Personal income tax as a proportion of GDP has been on an upward trajectory since the global financial crisis. There is growing concern about the relatively small tax base and the economic impact of further personal income tax hikes. There is also a risk that further increases may not result in additional revenues due to a deterioration in compliance.

Mandy says in the current environment there is limited scope for further personal income tax hikes.

PwC does not expect the introduction of a new super tax bracket for high-income earners or that tax rates will be increased. However, Treasury may still collect a sizeable portion of revenue by taxing inflationary salary adjustments (fiscal drag).

He expects Treasury to provide some fiscal drag relief – particularly for lower-income earners. Hence, it would probably only collect between R5 billion and R8 billion in additional revenue through fiscal drag.

“If you are a low- or middle-income taxpayer, we don’t expect that you will see much in the way of damage coming from the budget insofar as taxes on individuals are concerned.”

High-income earners will likely bear the brunt of the additional taxes – largely through limited fiscal drag relief and potential other measures – an increase in the capital gains tax inclusion rate and reform to the taxation of trusts and estate duty.

3. Will the VAT rate be increased?

Due to concern about the rising burden of individual taxpayers – at 10% of GDP it is now back at a level last experienced in 1999/2000 – the bulk of additional tax revenues will need to be raised from VAT, Mandy argues.

A one percentage point increase in the VAT rate to 15% would raise roughly R22 billion in additional tax revenues.

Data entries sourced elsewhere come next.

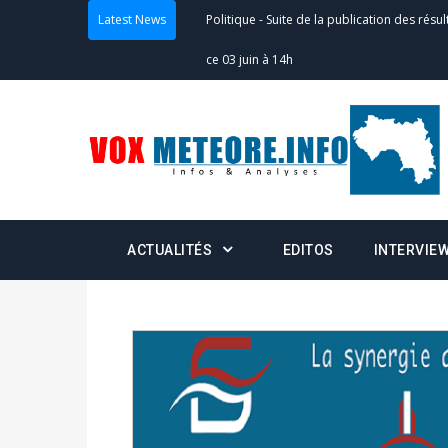
Politique
-
Suite de la publication des résul
Latest News
ce 03 juin à 14h
Politique
-
Suite de la publication des résul
– mardi 02 juin à 17h
Politique
-
Scrutins : la DGE active un centr
24h/24 et 7j/7
ACTUALITÉS
EDITOS
INTERVIE
Actualités
-
Double scrutin du 31 mai : fin
minuit
Actualités
-
Communiqué relatif à la délivra
Politique
-
Convocation des membres des 
Centralisation des Votes (CACV) à une pres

However, to make such a step palatable, government would have to provide relief to lower-income earners through the personal income tax system and by increasing social grants.

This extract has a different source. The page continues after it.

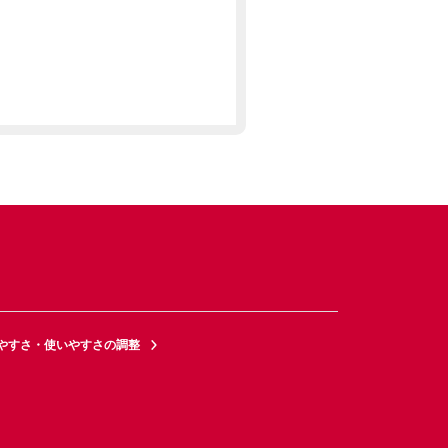
やすさ・使いやすさの調整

Mandy estimates that government would have to spend about R5 billion of the R22 billion on increased social spending to make a VAT hike more politically feasible.

“Unfortunately, we don’t think we have a choice this year. We’ve kicked the VAT can down the road for a number of years now and this is a bullet that we are going to have to bite, despite the opposition that is likely to come from certain quarters,” he says.

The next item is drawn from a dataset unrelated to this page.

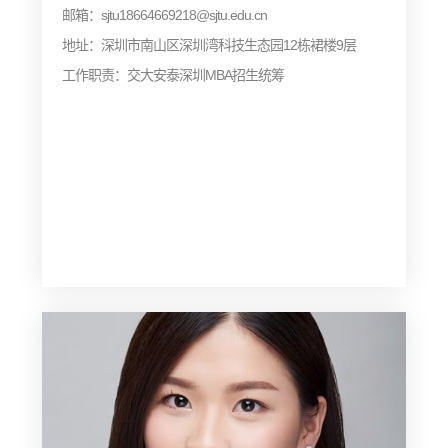
邮箱：sjtu18664669218@sjtu.edu.cn
地址：深圳市南山区深圳湾科技生态园12栋裙楼9层
工作职责：交大安泰深圳MBA招生统筹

4. Will a wealth tax be introduced?

Although the Davis Tax Committee (DTC) is investigating the merits of a wealth tax, its report has not been released publicly.

Mandy says various forms of wealth taxes are being considered, ranging from an annual net wealth tax to land taxes and national taxes on land and buildings, but he does not expect an annual net wealth tax to be introduced. Some DTC members are not in favour of it.

While there are strong theoretical arguments in favour of a land tax, there are also a number of practical challenges from a South African perspective.

“The trouble though with all of these things is that they are not a short-term fix. So even if they were announced in this year’s budget it could only ever be an announcement to the effect that there is an intention to introduce such a tax.”

It would require at least a two-year period to write and introduce the legislation and for the South African Revenue Service to update its systems accordingly, he says.

5. Will Moody’s be satisfied?

Krugel says Moody’s was the first credit ratings agency to provide South Africa with an investment grading and has also been the most forgiving.

While it arguably had good reason to downgrade South Africa last year, it refrained from pulling the trigger.

The agency’s methodology also differs slightly from those of S&P and Fitch. It looks at the country’s balance sheet and although South Africa doesn’t look particularly healthy, it seems that it believes the country can meet its obligations.

Krugel says current political developments will likely play a big role in the March decision.

“All things being equal – given that the situation has really improved, that the outlook has improved, definitely sentiment has improved – if we play the next couple of weeks right, I don’t think Moody’s will downgrade us.”